The assumption is made that because he learned the formless bases, that must mean he also learned the "form" jhānas. The assumption is that one cannot enter the formless bases without having entered the "lower" jhānas. I think part of the reasoning for this is that the formless bases are considered jhānas in the Abhidhamma. But, to the best of my knowledge, they are never referred to as jhāna in the suttas. They are called things like "bases" and "attainments", and the assumption is just made that this is equivalent to jhāna. To the best of my knowledge, though, the four jhānas are never referred to as "bases"...although I haven't done a thorough inspection and this would be trivial to counter simply by finding such a reference!

However, I would argue--not based on experience, mind you! but purely theoretical--that the formless attainments do not require the jhānas as prelude. They are not always put together in the suttas. And in Compassion and Emptiness by Bhante Analayo, the formless attainments are connected to the brahmavihāras. He gives methods by which they can be directly entered through the brahmavihāras. Nowhere do I recall him saying that the four jhānas are necessary. Maybe it's implied that one has reached jhāna via the brahmavihāras, but that's not made explicit.

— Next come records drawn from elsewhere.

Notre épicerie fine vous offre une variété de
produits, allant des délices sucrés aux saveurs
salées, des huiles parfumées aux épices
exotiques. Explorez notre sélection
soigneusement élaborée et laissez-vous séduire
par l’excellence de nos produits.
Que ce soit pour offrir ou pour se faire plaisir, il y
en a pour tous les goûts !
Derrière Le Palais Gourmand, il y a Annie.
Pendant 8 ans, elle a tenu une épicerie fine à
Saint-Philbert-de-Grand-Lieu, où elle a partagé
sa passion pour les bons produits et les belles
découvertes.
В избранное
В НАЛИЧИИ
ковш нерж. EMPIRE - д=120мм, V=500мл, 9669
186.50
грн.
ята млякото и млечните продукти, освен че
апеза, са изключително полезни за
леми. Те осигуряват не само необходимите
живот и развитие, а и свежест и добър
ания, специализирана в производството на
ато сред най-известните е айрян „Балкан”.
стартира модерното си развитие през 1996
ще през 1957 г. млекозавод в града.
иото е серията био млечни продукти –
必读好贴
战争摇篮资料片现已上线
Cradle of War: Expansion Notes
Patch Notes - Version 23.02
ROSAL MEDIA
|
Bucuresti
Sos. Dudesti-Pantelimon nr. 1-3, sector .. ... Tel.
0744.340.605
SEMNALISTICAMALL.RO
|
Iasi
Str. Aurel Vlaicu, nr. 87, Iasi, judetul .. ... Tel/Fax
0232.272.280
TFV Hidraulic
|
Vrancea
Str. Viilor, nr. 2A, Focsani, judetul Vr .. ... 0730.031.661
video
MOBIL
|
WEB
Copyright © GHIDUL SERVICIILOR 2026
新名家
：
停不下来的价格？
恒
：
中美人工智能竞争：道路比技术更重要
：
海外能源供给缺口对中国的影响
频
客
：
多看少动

Further, when the Buddha first recalls the jhāna and considers them as a potential method for ending dukkha, he does not recall his previous experience with his prior teachers of the formless bases. He recalls a moment in childhood. If he had learned the jhāna while on his noble quest, why would he not have talked about remembering it in that context?

As far as Patanjali mentioning the jhānas (or dhyānas in Sanskrit), it seems to me equally possible that the yogic tradition was deeply influenced by the Buddhist methods as it is that there was a pre-existing teaching of jhāna that the Buddha also tapped into. And the more I think about it (and I'd need to re-read the Yoga Sūtras, it's been a few years), the more I consider that in Patanjali the jhāna are discussed in terms of five factors, which is not from the suttas but an Abhidhamma analysis.

This, of course, hinges on the idea that the suttas are an accurate representation of the Buddha's teaching. There was no stenographer following him around, of course, although tradition holds that Ānanda had memorized all of the suttas in their current form. However, it is more likely that they were composed, edited, compiled, and collated over a few centuries before being closed. Indeed, I think Bhante Sujato has demonstrated quite convincingly that at least some suttas were still in "draft" form when the schools split from each othe, in A History of Mindfulness.

So while I cannot take an unequivocal stance on this without further evidence, evidence that might be impossible to get, I do lean towards the four jhānas being discovering of the Buddha and not coming from the pre-existing yogic tradition.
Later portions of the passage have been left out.